Trilhando o compasso de evolução da tecnologia jurídica, sedimentou-se no mercado uma nova dinâmica negocial que evidencia o anacronismo dos instrumentos clássicos de garantia e, ao mesmo tempo, envida esforços para adequá-los à velocidade das operações bancárias e financeiras sem prescindir da segurança compatível com os riscos que lhes são próprios e, sobretudo, com o grau de incerteza de seu adimplemento.

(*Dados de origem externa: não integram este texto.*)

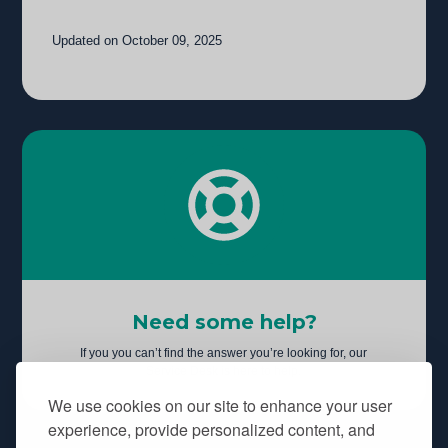
Updated on October 09, 2025
Need some help?
If you you can’t find the answer you’re looking for, our
Service Desk is here to help.
We use cookies on our site to enhance your user
experience, provide personalized content, and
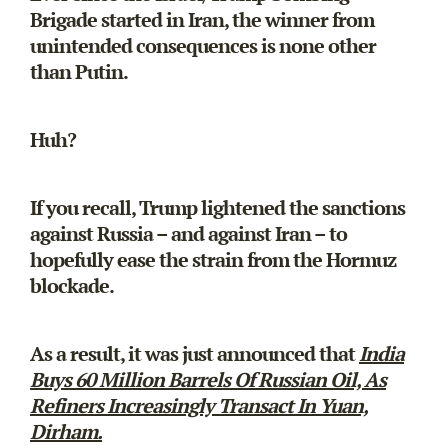
Brigade started in Iran, the winner from
unintended consequences is none other
than Putin.
Huh?
If you recall, Trump lightened the sanctions
against Russia – and against Iran – to
hopefully ease the strain from the Hormuz
blockade.
As a result, it was just announced that
India
Buys 60 Million Barrels Of Russian Oil, As
Refiners Increasingly Transact In Yuan,
Dirham.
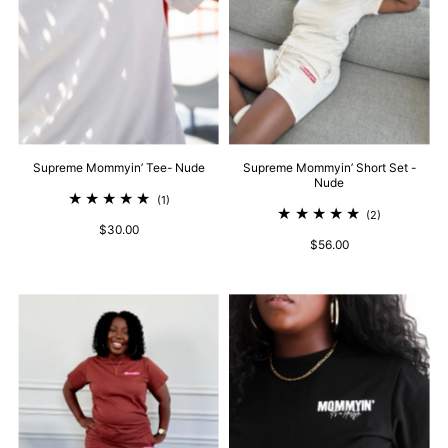
Supreme Mommyin’ Tee- Nude
Supreme Mommyin’ Short Set -
Nude
(1)
(2)
$30.00
$56.00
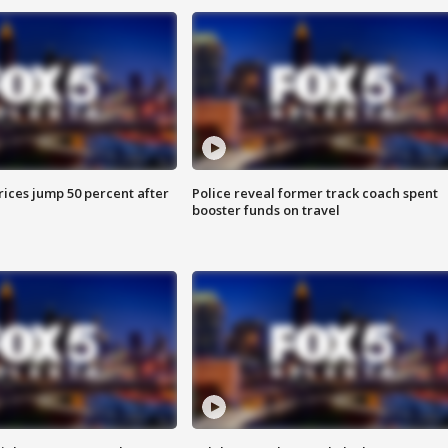
ices jump 50 percent after
Police reveal former track coach spent
booster funds on travel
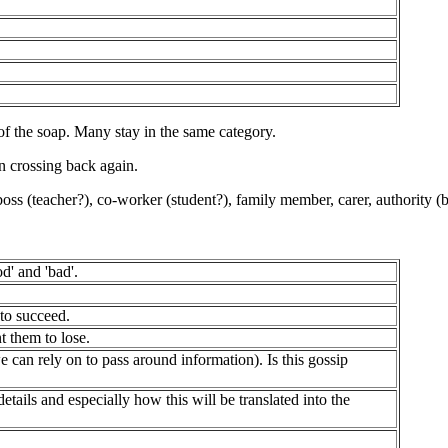
 of the soap. Many stay in the same category.
n crossing back again.
 boss (teacher?), co-worker (student?), family member, carer, authority (bo
d' and 'bad'.
to succeed.
t them to lose.
ely on to pass around information). Is this gossip
nd especially how this will be translated into the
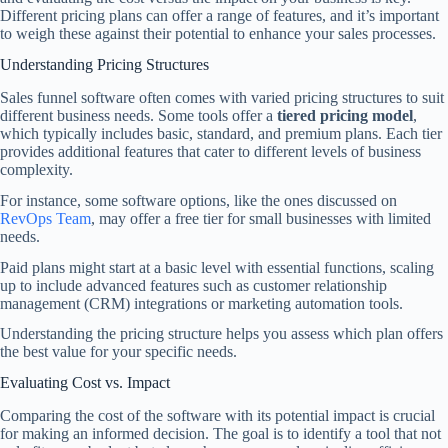
Different pricing plans can offer a range of features, and it’s important
to weigh these against their potential to enhance your sales processes.
Understanding Pricing Structures
Sales funnel software often comes with varied pricing structures to suit
different business needs. Some tools offer a
tiered pricing model
,
which typically includes basic, standard, and premium plans. Each tier
provides additional features that cater to different levels of business
complexity.
For instance, some software options, like the ones discussed on
RevOps Team
, may offer a free tier for small businesses with limited
needs.
Paid plans might start at a basic level with essential functions, scaling
up to include advanced features such as customer relationship
management (CRM) integrations or marketing automation tools.
Understanding the pricing structure helps you assess which plan offers
the best value for your specific needs.
Evaluating Cost vs. Impact
Comparing the cost of the software with its potential impact is crucial
for making an informed decision. The goal is to identify a tool that not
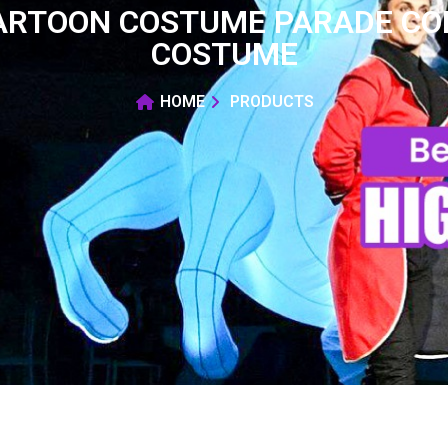
CARTOON COSTUME PARADE COL
COSTUME
HOME
PRODUCTS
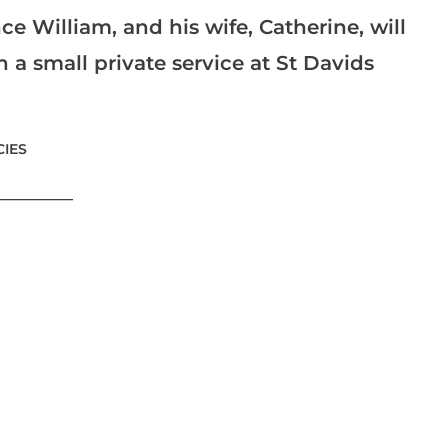
ce William, and his wife, Catherine, will
a small private service at St Davids
IES
___________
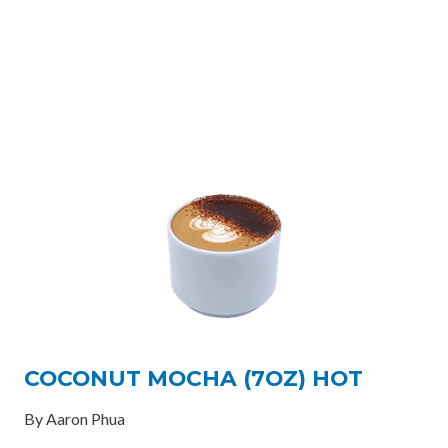
COCONUT MOCHA (7OZ) HOT
By Aaron Phua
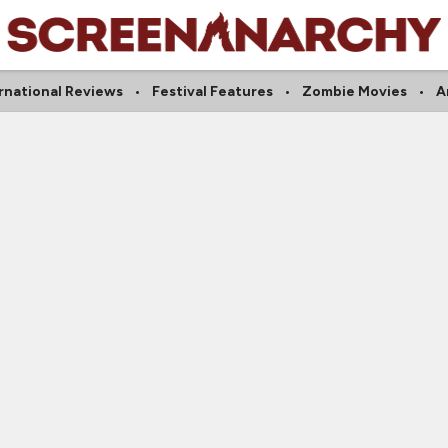
rnational Reviews
Festival Features
Zombie Movies
A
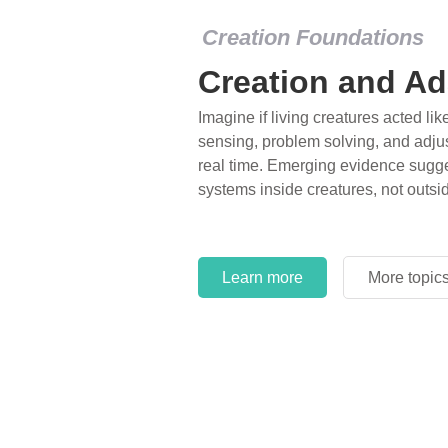
Creation Foundations
Creation and Ad
Imagine if living creatures acted lik
sensing, problem solving, and adjus
real time. Emerging evidence sugge
systems inside creatures, not outsi
Learn more
More topic
Learn more
More topic
Learn more
More topic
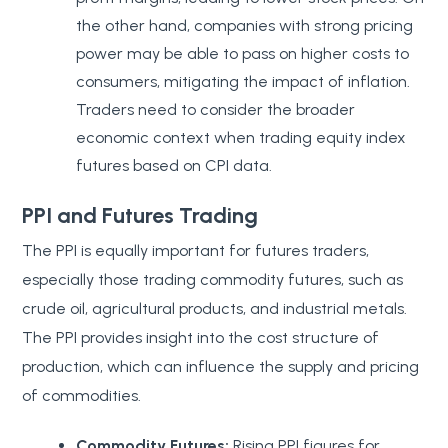
the other hand, companies with strong pricing
power may be able to pass on higher costs to
consumers, mitigating the impact of inflation.
Traders need to consider the broader
economic context when trading equity index
futures based on CPI data.
PPI and Futures Trading
The PPI is equally important for futures traders,
especially those trading commodity futures, such as
crude oil, agricultural products, and industrial metals.
The PPI provides insight into the cost structure of
production, which can influence the supply and pricing
of commodities.
Commodity Futures:
Rising PPI figures for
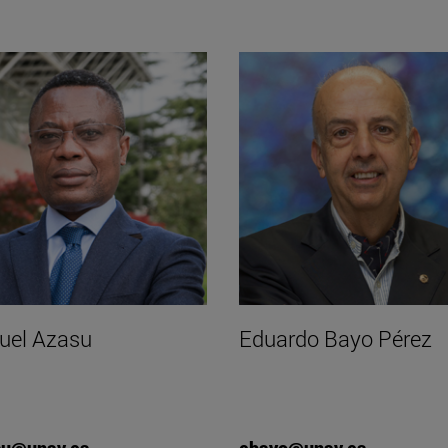
el Azasu
Eduardo Bayo Pérez
su@unav.es
ebayo@unav.es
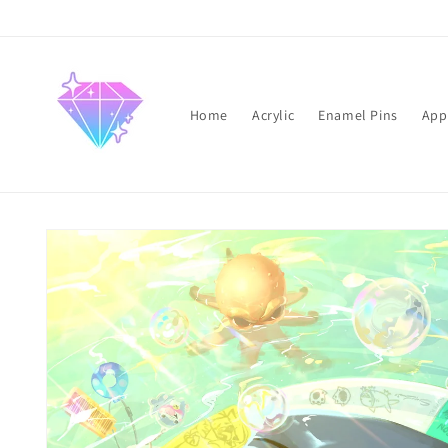
Skip to
content
Home
Acrylic
Enamel Pins
App
Skip to
product
information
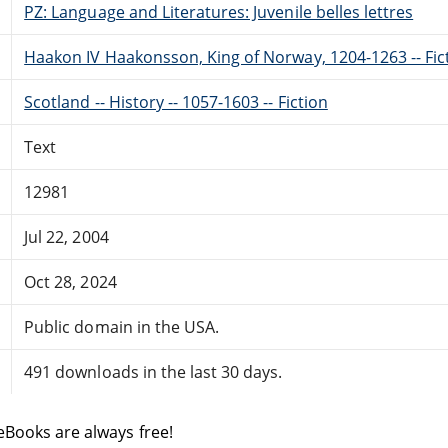
PZ: Language and Literatures: Juvenile belles lettres
Haakon IV Haakonsson, King of Norway, 1204-1263 -- Fic
Scotland -- History -- 1057-1603 -- Fiction
Text
12981
Jul 22, 2004
Oct 28, 2024
Public domain in the USA.
491 downloads in the last 30 days.
eBooks are always free!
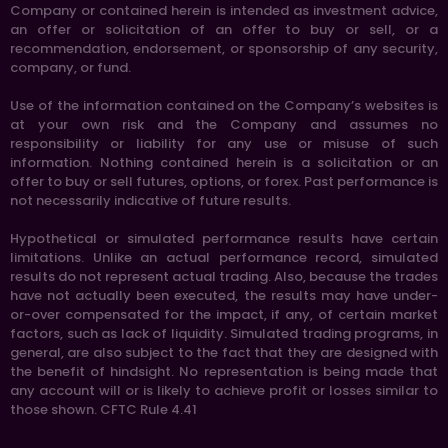
Company or contained herein is intended as investment advice,
an offer or solicitation of an offer to buy or sell, or a
recommendation, endorsement, or sponsorship of any security,
company, or fund.
Use of the information contained on the Company’s websites is
at your own risk and the Company and assumes no
responsibility or liability for any use or misuse of such
information. Nothing contained herein is a solicitation or an
offer to buy or sell futures, options, or forex. Past performance is
not necessarily indicative of future results.
Hypothetical or simulated performance results have certain
limitations. Unlike an actual performance record, simulated
results do not represent actual trading. Also, because the trades
have not actually been executed, the results may have under-
or-over compensated for the impact, if any, of certain market
factors, such as lack of liquidity. Simulated trading programs, in
general, are also subject to the fact that they are designed with
the benefit of hindsight. No representation is being made that
any account will or is likely to achieve profit or losses similar to
those shown. CFTC Rule 4.41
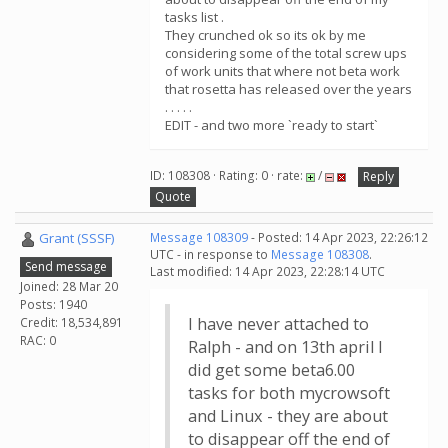
tasks list .
They crunched ok so its ok by me
considering some of the total screw ups
of work units that where not beta work
that rosetta has released over the years
. . . . .
EDIT - and two more `ready to start`
ID: 108308 · Rating: 0 · rate:
/
Reply
Quote
Grant (SSSF)
Message 108309
- Posted: 14 Apr 2023, 22:26:12
UTC - in response to
Message 108308
.
Send message
Last modified: 14 Apr 2023, 22:28:14 UTC
Joined: 28 Mar 20
Posts: 1940
I have never attached to
Credit: 18,534,891
RAC: 0
Ralph - and on 13th april I
did get some beta6.00
tasks for both mycrowsoft
and Linux - they are about
to disappear off the end of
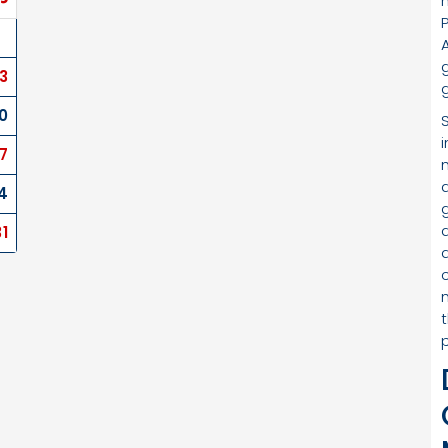
3
0
17
4
31
c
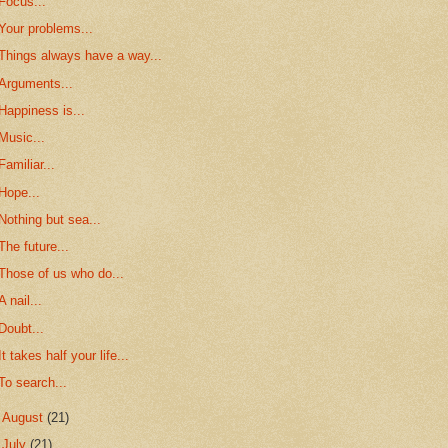
Focus...
Your problems...
Things always have a way...
Arguments...
Happiness is...
Music...
Familiar...
Hope...
Nothing but sea...
The future...
Those of us who do...
A nail...
Doubt...
It takes half your life...
To search...
►
August
(21)
►
July
(21)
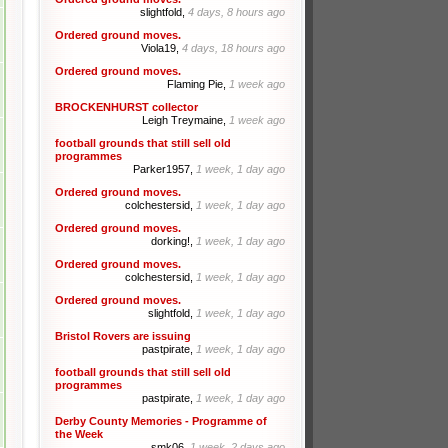
slightfold,
4 days, 8 hours ago
Ordered ground moves.
Viola19,
4 days, 18 hours ago
Ordered ground moves.
Flaming Pie,
1 week ago
BROCKENHURST collector
Leigh Treymaine,
1 week ago
football grounds that still sell old
programmes
Parker1957,
1 week, 1 day ago
Ordered ground moves.
colchestersid,
1 week, 1 day ago
Ordered ground moves.
dorking!,
1 week, 1 day ago
Ordered ground moves.
colchestersid,
1 week, 1 day ago
Ordered ground moves.
slightfold,
1 week, 1 day ago
Bristol Rovers are issuing
pastpirate,
1 week, 1 day ago
football grounds that still sell old
programmes
pastpirate,
1 week, 1 day ago
Derby County Memories - Programme of
the Week
smk06,
1 week, 2 days ago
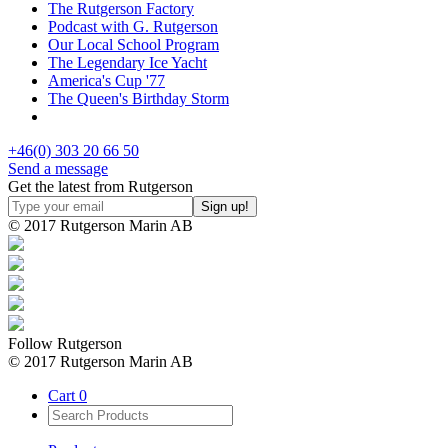
The Rutgerson Factory
Podcast with G. Rutgerson
Our Local School Program
The Legendary Ice Yacht
America's Cup '77
The Queen's Birthday Storm
+46(0) 303 20 66 50
Send a message
Get the latest from Rutgerson
© 2017 Rutgerson Marin AB
Follow Rutgerson
© 2017 Rutgerson Marin AB
Cart
0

A escalada de construção de prodigiosas espécies de "covenants" – "cross default", "negative pledge", "ownership clause", "pari passu" etc. – cada vez mais categóricos demonstra a inquietude dos mutuantes face aos prognósticos pouco alvissareiros na instrumentalização dos seus contratos com estas garantias tradicionais.
O penhor mostrou-se relativamente inconveniente por implicar na efetiva entrega do bem móvel empenhado, importando em uma espécie de renúncia à sua posse, ainda que provisória, por parte do devedor. Mesmo ressalvando-se deste regramento o penhor rural, industrial, mercantil e de veículos, o instituto ainda apresenta contornos antiquados que denunciam sua obsolescência. A hipoteca, que não padece do mesmo inconveniente do penhor, tem, contudo, um campo de incidência notadamente diminuto – restrito aos bens imóveis e equiparados como aeronaves, navios e estradas de ferro -, além de apresentar desvantagens relacionadas a custos e morosidade na sua execução. Configurando-se como uma simbiose de penhor e hipoteca, a anticrese, a seu turno, é uma garantia real cuja utilização é nenhuma, tendo-se em vista que acarreta a transferência da posse de um bem imóvel ao credor para que ele o administre e dele usufrua, colhendo os frutos percebidos, até ser integralmente paga a dívida que o devedor anticrético tem para com ele.
A escalada evolutiva dos instrumentos de garantia das relações jurídicas tem seu marco inaugural no advento da compra e venda com reserva de domínio, pela qual um bem adquirido mediante um financiamento permanece na propriedade do credor até que o saldo devedor do adquirente financiado seja integralmente liquidado. Caso contrário, a solução é a venda judicial do bem para amortização do saldo devedor, hipótese deveras combalida mormente por ser considerada sobremaneira lenta e sujeita a trâmites cartoriais marcados pelo excesso de formalidades.
O aprimoramento dos instrumentos de garantia das obrigações jurídicas assumidas pelo devedor, causa direta da dinamização e expansão do mercado de crédito, fora robustecido a partir da inclusão do negócio fiduciário entre as modalidades de garantia. A propriedade fiduciária é constituída mediante transferência da propriedade resolúvel e da posse indireta de bem imóvel infungível efetuada pelo devedor em benefício do credor, como expressão de garantia do integral adimplemento de seu débito. O devedor fiduciante, por sua vez, permanece com a posse direta do bem e como depositário da coisa.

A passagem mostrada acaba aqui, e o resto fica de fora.